> **WHAT THE EXERCISE ASKS**
Repeat the lines of the data exactly and exclude any picture among them.

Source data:
══════════
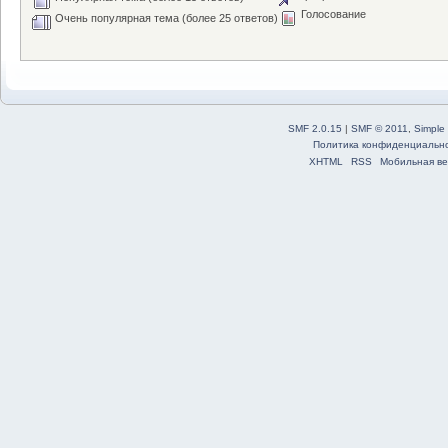
Голосование
Очень популярная тема (более 25 ответов)
SMF 2.0.15
|
SMF © 2011
,
Simple
Политика конфиденциальн
XHTML
RSS
Мобильная ве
══════════
> **RESPONSE TO THE TASK**
Голосование
Очень популярная тема (более 25 ответов)
SMF 2.0.15
|
SMF © 2011
,
Simple
Политика конфиденциальн
XHTML
RSS
Мобильная ве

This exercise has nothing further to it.